Reviewing an album without letting preconceived notions become an influence can be a challenge. Especially since I saw The Royal Concept perform their self-titled EP in its entirety just over a week ago. The dance rock quarter from Sweden knocked my socks off at the 2012 New Music Seminar’s Opening Night Party, but did that charisma and energy translate to their debut EP?
In a word…absolutely. The five-song album brings ‘80s influences—synthesizers, drum pads—into the 21st century with skilled instrument work and strong vocals. The Royal Concept comes out swinging on the opening track “Gimme Twice” with a hard-hitting bass line that has you nodding your head to the beat before the first verse even starts.
When their songs could become overly elaborate and muddled, The Royal Concept expertly know when to pull back and remind their audience that at their core, they are talented musicians. “D-D-Dance,” a summer anthem if I’ve ever heard one, focuses mainly on a cheery, bombastic chorus and truncated guitar riffs and sparse drumbeats during the verses. Middle track “Knocked Up” brings into play a number of their greatest tricks—intricate plucking, synthesized pick slides—but goes back to basics on the chorus, backing the lead singer with subtle guitar and drum work that allow the vocals to stand out.
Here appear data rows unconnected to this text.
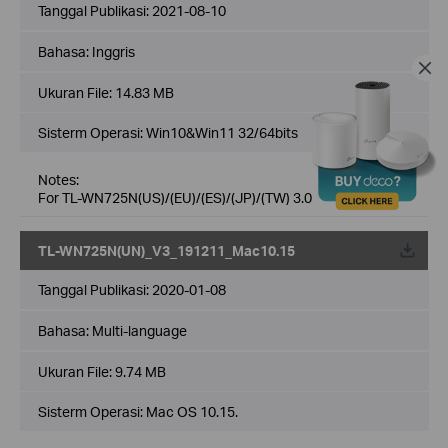
Tanggal Publikasi:
2021-08-10
Bahasa:
Inggris
Ukuran File:
14.83 MB
Sisterm Operasi: Win10&Win11 32/64bits
Notes:
For TL-WN725N(US)/(EU)/(ES)/(JP)/(TW) 3.0
TL-WN725N(UN)_V3_191211_Mac10.15
Tanggal Publikasi:
2020-01-08
Bahasa:
Multi-language
Ukuran File:
9.74 MB
Sisterm Operasi: Mac OS 10.15.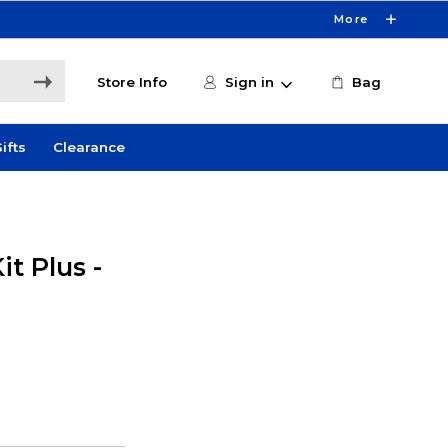
More
Store Info
Sign in
Bag
ifts
Clearance
it Plus -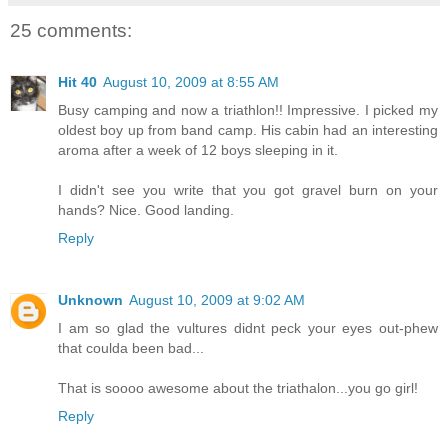
25 comments:
Hit 40
August 10, 2009 at 8:55 AM
Busy camping and now a triathlon!! Impressive. I picked my
oldest boy up from band camp. His cabin had an interesting
aroma after a week of 12 boys sleeping in it.
I didn't see you write that you got gravel burn on your
hands? Nice. Good landing.
Reply
Unknown
August 10, 2009 at 9:02 AM
I am so glad the vultures didnt peck your eyes out-phew
that coulda been bad...
That is soooo awesome about the triathalon...you go girl!
Reply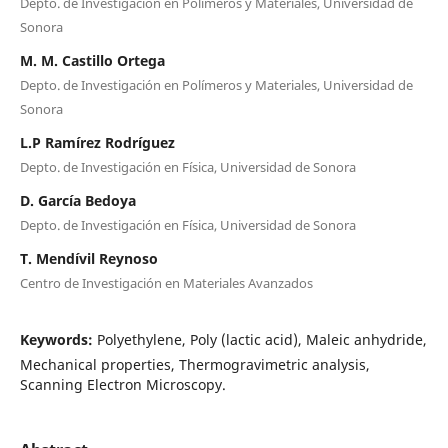
Depto. de Investigación en Polímeros y Materiales, Universidad de
Sonora
M. M. Castillo Ortega
Depto. de Investigación en Polímeros y Materiales, Universidad de
Sonora
L.P Ramírez Rodríguez
Depto. de Investigación en Física, Universidad de Sonora
D. García Bedoya
Depto. de Investigación en Física, Universidad de Sonora
T. Mendívil Reynoso
Centro de Investigación en Materiales Avanzados
Keywords:
Polyethylene, Poly (lactic acid), Maleic anhydride,
Mechanical properties, Thermogravimetric analysis,
Scanning Electron Microscopy.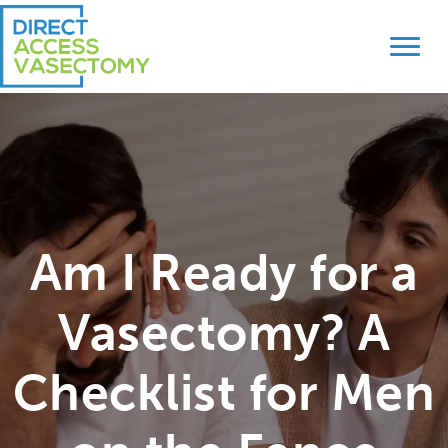
Skip
Skip
to
to
primary
main
navigation
content
Am I Ready for a
Vasectomy? A
Checklist for Men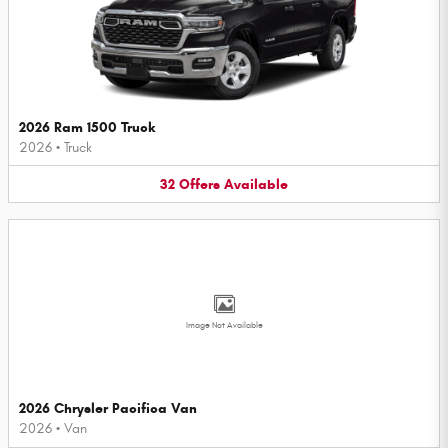
2026 Ram 1500 Truck
2026
•
Truck
32
Offers
Available
Image Not Available
2026 Chrysler Pacifica Van
2026
•
Van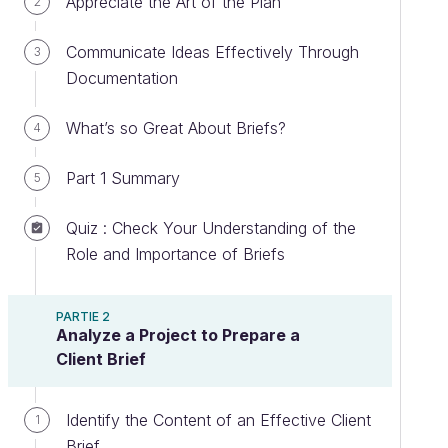
Appreciate the Art of the Plan
2
Communicate Ideas Effectively Through
3
Documentation
What’s so Great About Briefs?
4
Part 1 Summary
5
Quiz : Check Your Understanding of the
Role and Importance of Briefs
PARTIE 2
Analyze a Project to Prepare a
Client Brief
Identify the Content of an Effective Client
1
Brief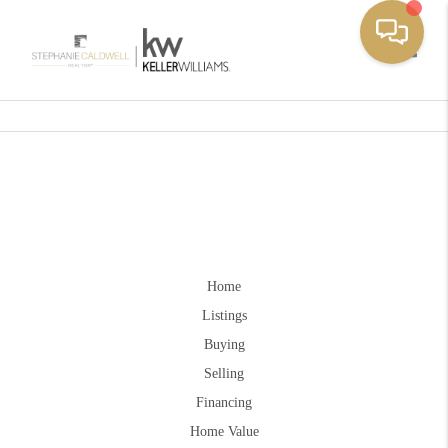
Toggle
Home
Listings
Buying
Selling
Financing
Home Value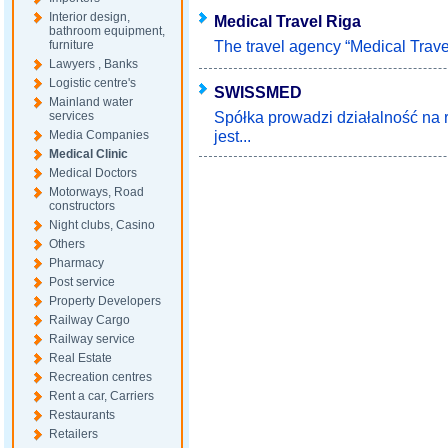
Interior design,
Medical Travel Riga
bathroom equipment,
The travel agency “Medical Travel
furniture
Lawyers , Banks
Logistic centre's
SWISSMED
Mainland water
Spółka prowadzi działalność na 
services
jest...
Media Companies
Medical Clinic
Medical Doctors
Motorways, Road
constructors
Night clubs, Casino
Others
Pharmacy
Post service
Property Developers
Railway Cargo
Railway service
Real Estate
Recreation centres
Rent a car, Carriers
Restaurants
Retailers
The track order of the EP left me scratching my head a bit. Concluding the album with “In the End,” the slowest song of the set, is an interesting choice. It seems counterintuitive for a record that, until to that point, had wanted to make people dance and have fun sends its listeners off with the downtempo melancholy of a modernized ‘80s ballad, synthesized vocals and all. “In the End” isn’t a bad song. It’s surprisingly heartfelt and executed well, but especially coming off the heels of “D-D-Dance,” arguably the EP’s highest energy track, it feels anticlimactic as a closing statement after four songs of vociferous build-up.
The Royal Concept’s self-titled EP is a strong debut. Technically speaking, they show awesome musicality and understanding of their style, but put simply, they make great dance music and they seems to have a great time doing it. While The Royal Concept may not be reinventing the wheel, they’re certainly adding hydraulics to it.